# Finances, career, not really going anywhere



## amontobin (Jul 23, 2014)

Hello All,

I'm in a huge dilemma recently. I got married and have been living with my wife for about 4 months now.

There is one problem that bothers me a lot. She isn't working or doing anything about her career at all. Before we got married she was not living in Canada, wages in her country were too low, which I justified as a good enough reason to not work if she didn't want to. Since we started living together, she has been procrastinating and basically showing no progress whatsoever. Having said that, she seems like a good wife, cooks well and puts order in the house. She is after all a good person, family oriented, and loving. I like that... however, I didn't plan on being the only provider when it comes to money. I make reasonable amount of money (75k with benefits) so I never really complained, but all of the sudden I feel poorer.

We've had these conversation several times, and I feel like I'm putting a lot of pressure on her. I am, however, pretty hard working and I expect her to pull some of the weight too. If not work as hard as I do, she has at least to be able to pull her own weight.

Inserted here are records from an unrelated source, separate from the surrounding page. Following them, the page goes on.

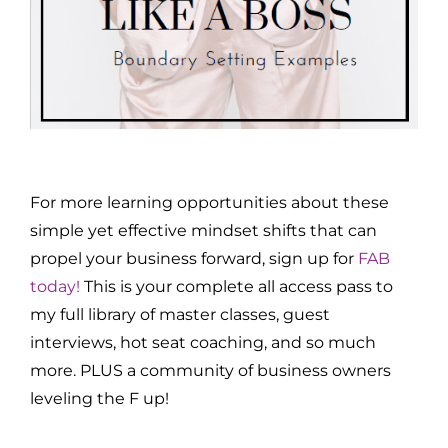
For more learning opportunities about these
simple yet effective mindset shifts that can
propel your business forward, sign up for
FAB
today!
This is your complete all access pass to
my full library of master classes, guest
interviews, hot seat coaching, and so much
more. PLUS a community of business owners
leveling the F up!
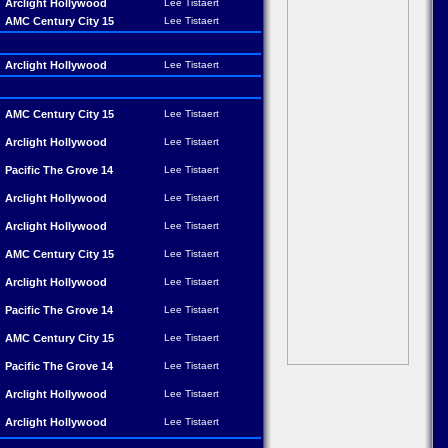
Arclight Hollywood
Lee Tistaert
AMC Century City 15
Lee Tistaert
Arclight Hollywood
Lee Tistaert
AMC Century City 15
Lee Tistaert
Arclight Hollywood
Lee Tistaert
Pacific The Grove 14
Lee Tistaert
Arclight Hollywood
Lee Tistaert
Arclight Hollywood
Lee Tistaert
AMC Century City 15
Lee Tistaert
Arclight Hollywood
Lee Tistaert
Pacific The Grove 14
Lee Tistaert
AMC Century City 15
Lee Tistaert
Pacific The Grove 14
Lee Tistaert
Arclight Hollywood
Lee Tistaert
Arclight Hollywood
Lee Tistaert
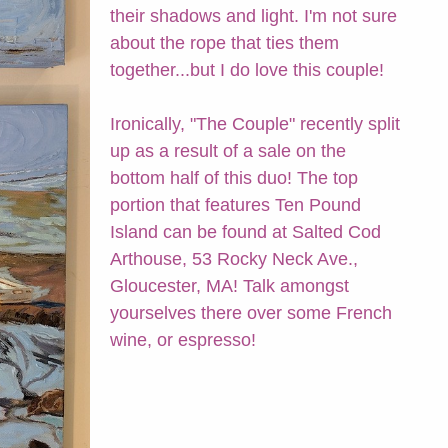
their shadows and light. I'm not sure
about the rope that ties them
together...but I do love this couple!
Ironically, "The Couple" recently split
up as a result of a sale on the
bottom half of this duo! The top
portion that features Ten Pound
Island can be found at Salted Cod
Arthouse, 53 Rocky Neck Ave.,
Gloucester, MA! Talk amongst
yourselves there over some French
wine, or espresso!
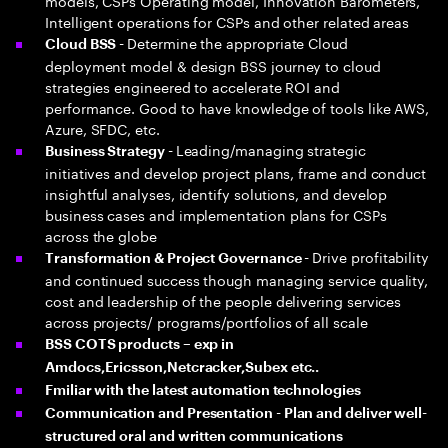
models, CSPs Operating model, Innovation Barometers,
Intelligent operations for CSPs and other related areas
Determine the appropriate Cloud
Cloud BSS -
deployment model & design BSS journey to cloud
strategies engineered to accelerate ROI and
performance. Good to have knowledge of tools like AWS,
Azure, SFDC, etc.
Leading/managing strategic
Business Strategy -
initiatives and develop project plans, frame and conduct
insightful analyses, identify solutions, and develop
business cases and implementation plans for CSPs
across the globe
Drive profitability
Transformation & Project Governance -
and continued success though managing service quality,
cost and leadership of the people delivering services
across projects/ programs/portfolios of all scale
BSS COTS products – exp in
Amdocs,Ericsson,Netcracker,Subex etc..
Fmiliar with the latest automation technologies
Communication and Presentation - Plan and deliver well-
structured oral and written communications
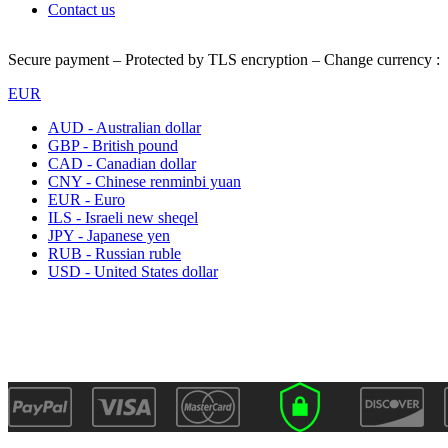
Contact us
Secure payment – Protected by TLS encryption – Change currency :
EUR
AUD - Australian dollar
GBP - British pound
CAD - Canadian dollar
CNY - Chinese renminbi yuan
EUR - Euro
ILS - Israeli new sheqel
JPY - Japanese yen
RUB - Russian ruble
USD - United States dollar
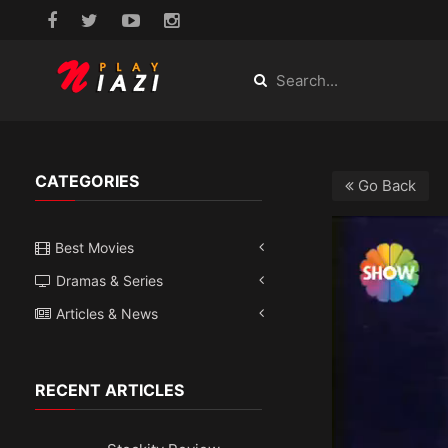
CATEGORIES
Go Back
Best Movies
Dramas & Series
Articles & News
RECENT ARTICLES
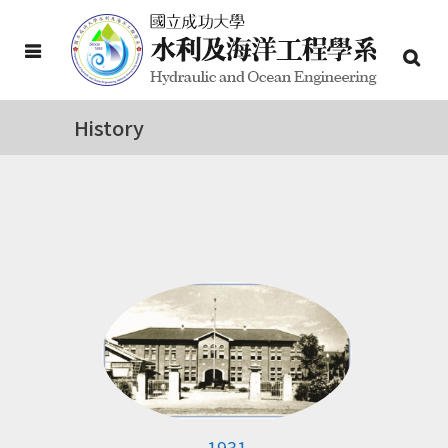
History
1931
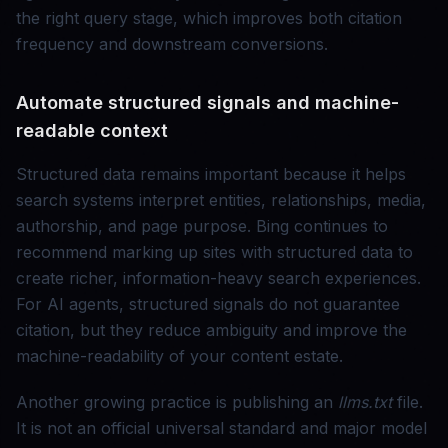
the right query stage, which improves both citation
frequency and downstream conversions.
Automate structured signals and machine-
readable context
Structured data remains important because it helps
search systems interpret entities, relationships, media,
authorship, and page purpose. Bing continues to
recommend marking up sites with structured data to
create richer, information-heavy search experiences.
For AI agents, structured signals do not guarantee
citation, but they reduce ambiguity and improve the
machine-readability of your content estate.
Another growing practice is publishing an
llms.txt
file.
It is not an official universal standard and major model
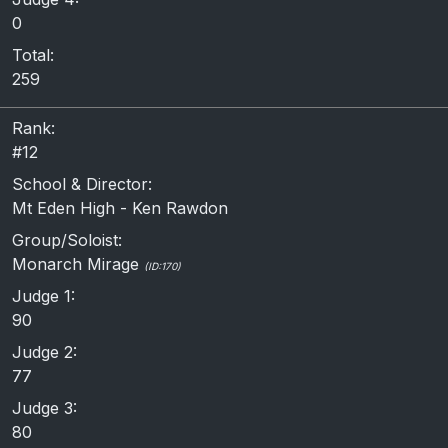
0
Total:
259
Rank:
#12
School & Director:
Mt Eden High - Ken Rawdon
Group/Soloist:
Monarch Mirage
(ID:170)
Judge 1:
90
Judge 2:
77
Judge 3:
80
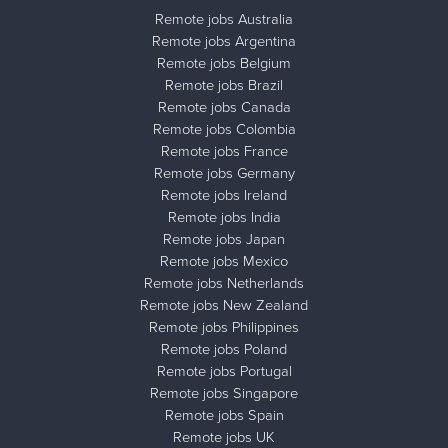
Remote jobs Australia
Remote jobs Argentina
Remote jobs Belgium
Remote jobs Brazil
Remote jobs Canada
Remote jobs Colombia
Remote jobs France
Remote jobs Germany
Remote jobs Ireland
Remote jobs India
Remote jobs Japan
Remote jobs Mexico
Remote jobs Netherlands
Remote jobs New Zealand
Remote jobs Philippines
Remote jobs Poland
Remote jobs Portugal
Remote jobs Singapore
Remote jobs Spain
Remote jobs UK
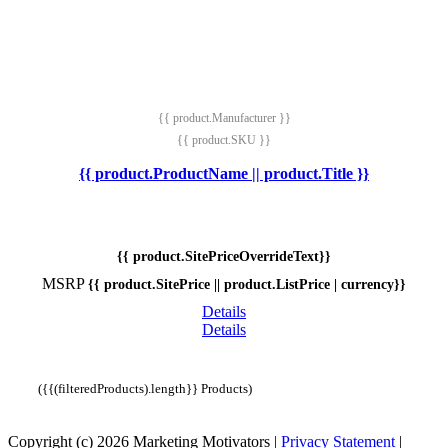
{{ product.Manufacturer }}
{{ product.SKU }}
{{ product.ProductName || product.Title }}
{{ product.SitePriceOverrideText}}
MSRP
{{ product.SitePrice || product.ListPrice | currency}}
Details
Details
({{(filteredProducts).length}} Products)
Copyright (c) 2026 Marketing Motivators
|
Privacy Statement
|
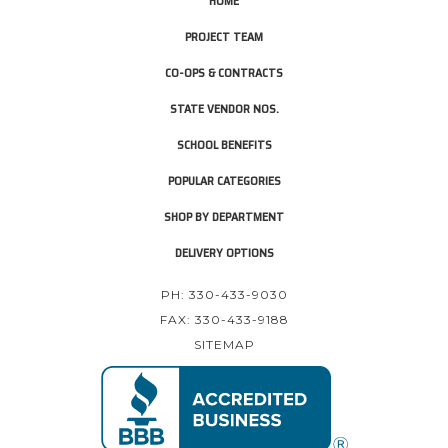
HOME
PROJECT TEAM
CO-OPS & CONTRACTS
STATE VENDOR NOS.
SCHOOL BENEFITS
POPULAR CATEGORIES
SHOP BY DEPARTMENT
DELIVERY OPTIONS
PH: 330-433-9030
FAX: 330-433-9188
SITEMAP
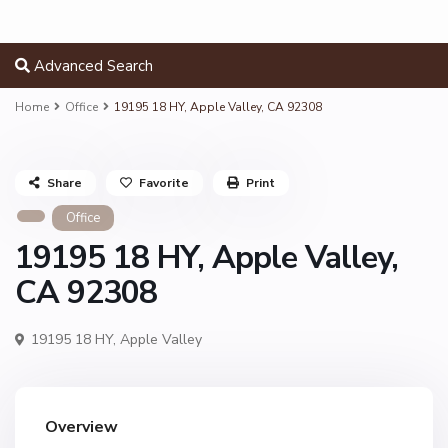
Advanced Search
Home
Office
19195 18 HY, Apple Valley, CA 92308
Share
Favorite
Print
Office
19195 18 HY, Apple Valley,
CA 92308
19195 18 HY,
Apple Valley
Overview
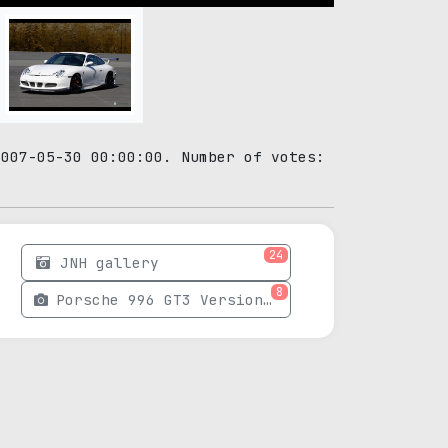
2007-05-30 00:00:00. Number of votes:
24
JNH gallery
8
Porsche 996 GT3 Version 02 photos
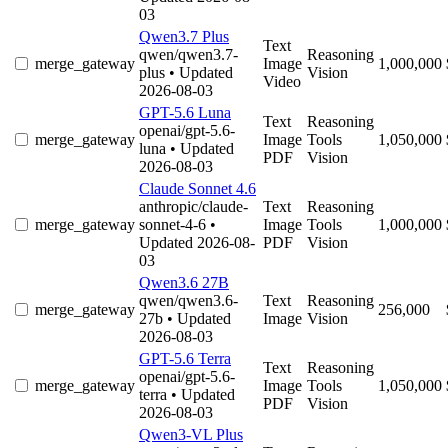
03
Qwen3.7 Plus
Text
qwen/qwen3.7-
Reasoning
merge_gateway
Image
1,000,000
plus
• Updated
Vision
Video
2026-08-03
GPT-5.6 Luna
Text
Reasoning
openai/gpt-5.6-
merge_gateway
Image
Tools
1,050,000
luna
• Updated
PDF
Vision
2026-08-03
Claude Sonnet 4.6
anthropic/claude-
Text
Reasoning
merge_gateway
sonnet-4-6
•
Image
Tools
1,000,000
Updated 2026-08-
PDF
Vision
03
Qwen3.6 27B
qwen/qwen3.6-
Text
Reasoning
merge_gateway
256,000
27b
• Updated
Image
Vision
2026-08-03
GPT-5.6 Terra
Text
Reasoning
openai/gpt-5.6-
merge_gateway
Image
Tools
1,050,000
terra
• Updated
PDF
Vision
2026-08-03
Qwen3-VL Plus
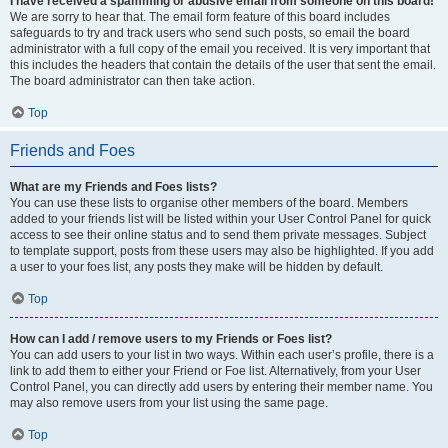
I have received a spamming or abusive email from someone on this board!
We are sorry to hear that. The email form feature of this board includes
safeguards to try and track users who send such posts, so email the board
administrator with a full copy of the email you received. It is very important that
this includes the headers that contain the details of the user that sent the email.
The board administrator can then take action.
Top
Friends and Foes
What are my Friends and Foes lists?
You can use these lists to organise other members of the board. Members
added to your friends list will be listed within your User Control Panel for quick
access to see their online status and to send them private messages. Subject
to template support, posts from these users may also be highlighted. If you add
a user to your foes list, any posts they make will be hidden by default.
Top
How can I add / remove users to my Friends or Foes list?
You can add users to your list in two ways. Within each user’s profile, there is a
link to add them to either your Friend or Foe list. Alternatively, from your User
Control Panel, you can directly add users by entering their member name. You
may also remove users from your list using the same page.
Top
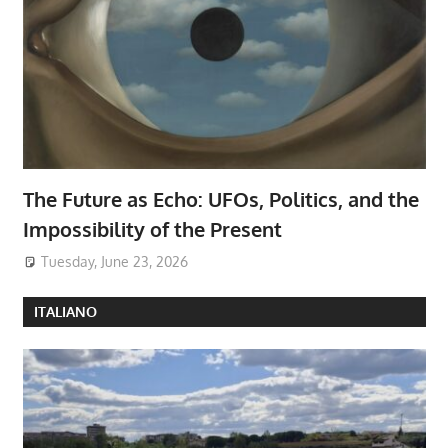
The Future as Echo: UFOs, Politics, and the
Impossibility of the Present
Tuesday, June 23, 2026
ITALIANO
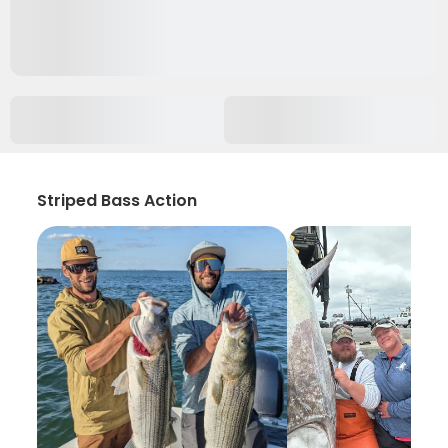
Striped Bass Action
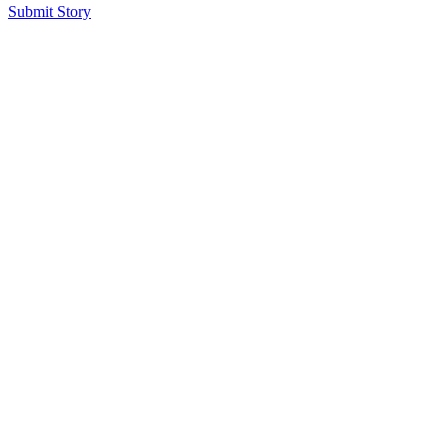
Submit Story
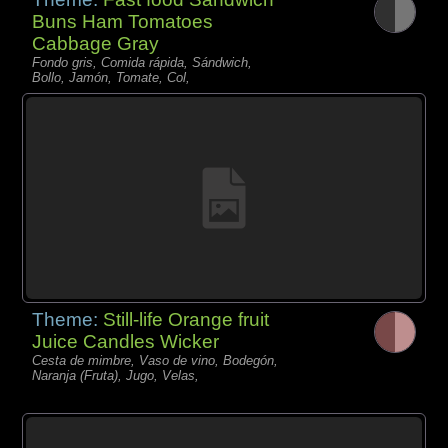
Buns Ham Tomatoes
Cabbage Gray
Fondo gris, Comida rápida, Sándwich,
Bollo, Jamón, Tomate, Col,
Theme:
Still-life Orange fruit
Juice Candles Wicker
Cesta de mimbre, Vaso de vino, Bodegón,
Naranja (Fruta), Jugo, Velas,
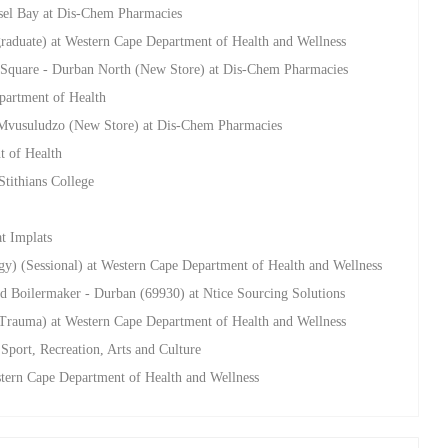
sel Bay at Dis-Chem Pharmacies
raduate) at Western Cape Department of Health and Wellness
on Square - Durban North (New Store) at Dis-Chem Pharmacies
artment of Health
 - Mvusuludzo (New Store) at Dis-Chem Pharmacies
t of Health
tithians College
t Implats
ogy) (Sessional) at Western Cape Department of Health and Wellness
nd Boilermaker - Durban (69930) at Ntice Sourcing Solutions
 Trauma) at Western Cape Department of Health and Wellness
Sport, Recreation, Arts and Culture
stern Cape Department of Health and Wellness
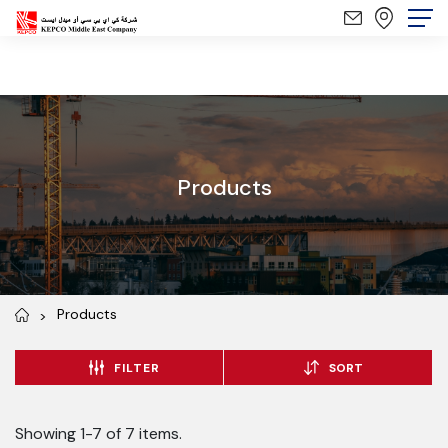
Products
Products
FILTER
SORT
Showing 1-7 of 7 items.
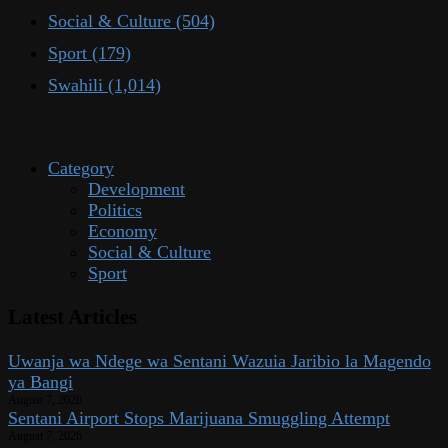
Social & Culture
(504)
Sport
(179)
Swahili
(1,014)
Category
Development
Politics
Economy
Social & Culture
Sport
Latest Articles
Uwanja wa Ndege wa Sentani Wazuia Jaribio la Magendo
ya Bangi
August 7, 2026
Sentani Airport Stops Marijuana Smuggling Attempt
August 7, 2026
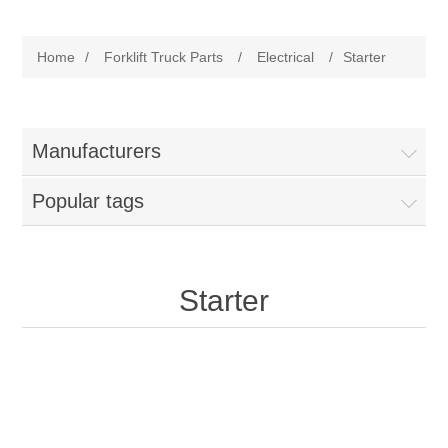
Manufacturer
Home
/
Forklift Truck Parts
/
Electrical
/
Starter
Toyota
Forklift Truck Parts
Filter
Manufacturers
Popular tags
Gasket/Seal
Brake
Starter
Electrical
Cooling
Pumps/Joints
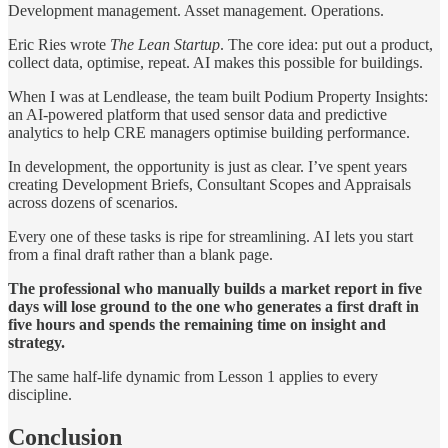
Development management. Asset management. Operations.
Eric Ries wrote
The Lean Startup
. The core idea: put out a product,
collect data, optimise, repeat. AI makes this possible for buildings.
When I was at Lendlease, the team built Podium Property Insights:
an AI-powered platform that used sensor data and predictive
analytics to help CRE managers optimise building performance.
In development, the opportunity is just as clear. I’ve spent years
creating Development Briefs, Consultant Scopes and Appraisals
across dozens of scenarios.
Every one of these tasks is ripe for streamlining. AI lets you start
from a final draft rather than a blank page.
The professional who manually builds a market report in five
days will lose ground to the one who generates a first draft in
five hours and spends the remaining time on insight and
strategy.
The same half-life dynamic from Lesson 1 applies to every
discipline.
Conclusion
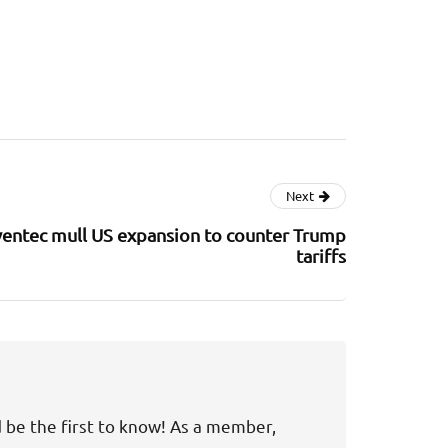
Next
ventec mull US expansion to counter Trump
tariffs
d be the first to know! As a member,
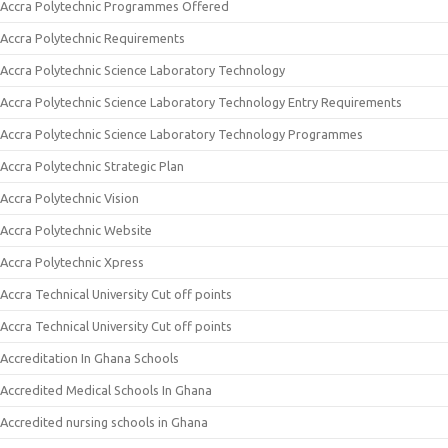
Accra Polytechnic Programmes Offered
Accra Polytechnic Requirements
Accra Polytechnic Science Laboratory Technology
Accra Polytechnic Science Laboratory Technology Entry Requirements
Accra Polytechnic Science Laboratory Technology Programmes
Accra Polytechnic Strategic Plan
Accra Polytechnic Vision
Accra Polytechnic Website
Accra Polytechnic Xpress
Accra Technical University Cut off points
Accra Technical University Cut off points
Accreditation In Ghana Schools
Accredited Medical Schools In Ghana
Accredited nursing schools in Ghana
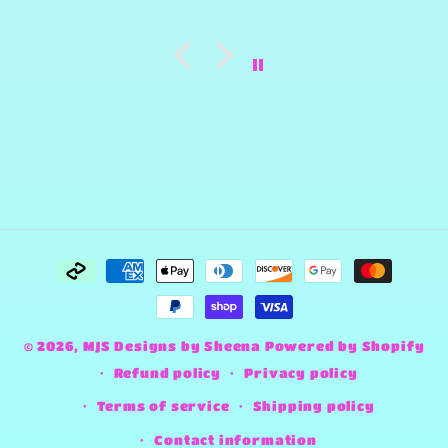
Payment
methods
© 2026,
MJS Designs by Sheena
Powered by Shopify
Refund policy
Privacy policy
Terms of service
Shipping policy
Contact information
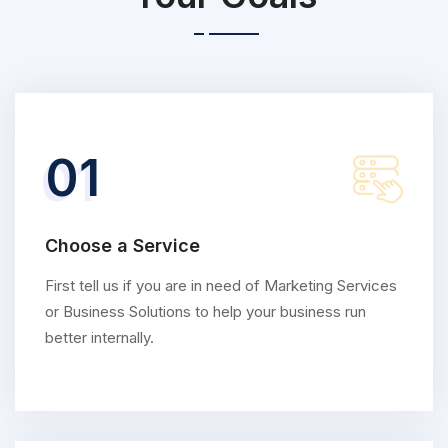
01
Choose a Service
First tell us if you are in need of Marketing Services
or Business Solutions to help your business run
better internally.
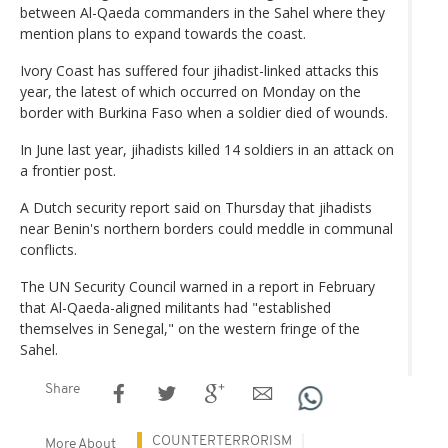
between Al-Qaeda commanders in the Sahel where they
mention plans to expand towards the coast.
Ivory Coast has suffered four jihadist-linked attacks this
year, the latest of which occurred on Monday on the
border with Burkina Faso when a soldier died of wounds.
In June last year, jihadists killed 14 soldiers in an attack on
a frontier post.
A Dutch security report said on Thursday that jihadists
near Benin's northern borders could meddle in communal
conflicts.
The UN Security Council warned in a report in February
that Al-Qaeda-aligned militants had "established
themselves in Senegal," on the western fringe of the
Sahel.
Share
COUNTERTERRORISM
More About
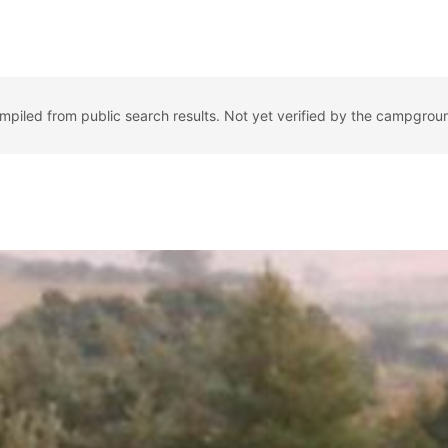
ompiled from public search results. Not yet verified by the campgrou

Initially this was out of control. I gave her my credit card to use it if she really needs it. She started shopping, groceries, having lunch and drinks with friends. No, no, no, absolutely not. So after few conversations we trimmed her expenses to minimum. Now things are more reasonable, but she still doesn't have a vision or a sense of saving, buying a home, so that we can somehow financially prosper and have something to show for ourselves. In other words, I have to do that AND carry her weight too: pay for all the bills, groceries, dinners, drinks, shows, and soon enough she's going to need to go shopping (at which point I'm going to completely flip out).

I feel I'm doing all the work and she's enjoying the summer, taking things easy. It doesn't feel fair at all, and as a result I feel unhappy, overworked, unable to find enough time to enjoy myself. I've gotten fatter as a result (and her too btw!). My confidence with friends has dropped significantly because now I'm being tighter with money, have expenses to take care of, and not really proud of the fact that my wife is not doing anything... Most importantly, I am submitted to work. I can't take time off and say I want a break this summer. I have more bills to pay!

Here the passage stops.